Helm departs from certain fellow no-risk advocates like J.I. Packer by rejecting the illogical thesis that both human libertarian freedom and absolute divine sovereignty co-exist (p. 65); rather, according to Helm, God’s will determines human choices. Helm is thus a compatibilist who sees human volition as part of the nexus of secondary causation behind which God’s primary causation operates (p. 86). To make sense of the notion of guidance he invokes the traditional distinction between God’s secret will (his providential decree) and his revealed will (what he commands) (p. 131). Our duty is to strive to obey his revealed will. Regarding prayer, God both determines the prayer and its answer (ch. 6). Nevertheless our relationship to God may be said to be personal since neither constraint (e.g. parent/child relationship) nor predictability (e.g. in a close, stable relationship) are inimical to personal relations (p. 150).

It has been said that the no-risk view makes God directly responsible for evil so that he must finally be perceived as immoral and humans as amoral. Helm counters that we are responsible insofar as we are both aware of our acts and consent to them (p. 186). He refuses to follow B. Davies in maintaining that God is morally ex lex (p. 166). For Helm, God is good without equivocation. Depending on the circumstances, suffering must therefore be understood either in terms of discipline, or of judgment, or of the provision of the means of achieving a greater good, for example the production of sympathy, compassion and patience (p. 202). The fall must be viewed in terms of felix culpa since the result is the glorifying of God through a greater manifestation of his character (p. 214). The life and death of Jesus reveal that God is not a callous potentate, for he rules through love and ‘weakness’ (p. 224). Helm concludes by stressing that the no-risk view of providence should provide solace to Christians by ‘recognizing that the evil that they and others experience has been sent’ (p. 231).

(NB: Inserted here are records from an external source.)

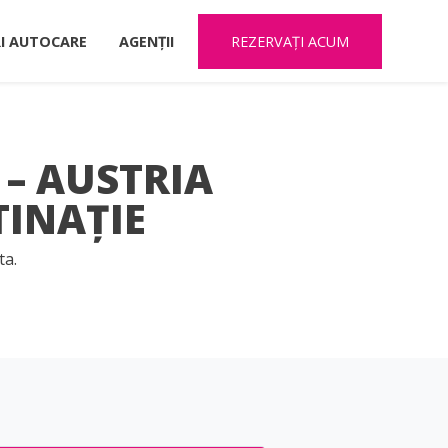
RI AUTOCARE
AGENȚII
REZERVAȚI ACUM
 – AUSTRIA
TINAȚIE
ta.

Amongst contemporary scholarship Helm provides, for me, the most persuasive and philosophically sophisticated defence of the position most of us would associate with Calvinist doctrine, and this in an admirably clear and accessible style. I was almost convinced. But profound problems for the no-risk view remain. I will forbear from discussing the exegetical ones (for example, the biblical motif of divine frustration and disappointment, e.g. Is. 50:2; Hos. 11:8f.; cf. Lk. 7:30) and will concentrate on some outstanding philosophical problems. The first concerns the reality of hell. A perfectly good God could only produce a deterministic universe involving suffering for the greater good if all humans, and perhaps all conscious creatures, attain eternal life. The only morally acceptable Calvinism is the Barthian kind. Helm hints that God’s love is partial (p. 205), but how does this square with his stress on the unequivocal goodness and, presumably, perfect love of God? Given hell, the only possible Calvinist defence seems to be the horror story offered by the Puritan divine, William Perkins, who suggested that God elected the saved so that his Mercy might be extolled and predestined the damned so as to magnify his Justice.

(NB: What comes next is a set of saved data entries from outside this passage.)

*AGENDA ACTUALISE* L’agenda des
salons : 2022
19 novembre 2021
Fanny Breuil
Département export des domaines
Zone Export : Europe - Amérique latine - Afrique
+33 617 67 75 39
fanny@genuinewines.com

The two divine wills model also continues to trouble. If God’s revealed will is really what he wants to be the case then he cannot be sovereignly in control since it does not obtain in the world. If, on the other hand, God’s secret will is normative, then he must really want people to sin. Indeed, according to the no-risk view, in some sense all that happens must be good since it is an expression of God’s perfect providential will. Catastrophes and wars, therefore, can only be apparently tragic. Admittedly, we should still oppose them out of duty to God’s revealed will, but surely any sense of human pity would be misplaced? A view which seems to point to this conclusion cannot be right.

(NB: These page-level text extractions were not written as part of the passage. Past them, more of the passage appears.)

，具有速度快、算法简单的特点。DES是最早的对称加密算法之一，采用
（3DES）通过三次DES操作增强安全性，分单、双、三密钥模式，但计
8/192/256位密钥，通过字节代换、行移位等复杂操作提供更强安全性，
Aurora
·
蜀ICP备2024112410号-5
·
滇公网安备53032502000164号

Finally, a word about the compatibilist notion of freedom. If one is responsible for all the choices that are an expression of one’s will then the compulsive kleptomaniac and the subject acting out a post-hypnotic suggestion should be held responsible, for, after all, neither experienced a struggle of wills and they both happily owned their decisions. No, surely I deliberate in order to decide what to do, not to discover what it is that I am destined to do. On the no-risk model, perhaps we cannot blame God on the Day of Judgment, but surely he cannot blame us either. We might be determined to hold one another responsible but God cannot do so unless he too is determined so to do (Helm does not divulge whether he, like Jonathan Edwards, thinks that the very notion of libertarian freedom is incoherent).

Nevertheless, Paul Helm provides a bold and valiant attempt to restate classic Calvinism with his masterly use of the tools of analytic philosophy. His book is a distinguished addition to the ‘Contours of Christian Theology’ series and I can warmly recommend it.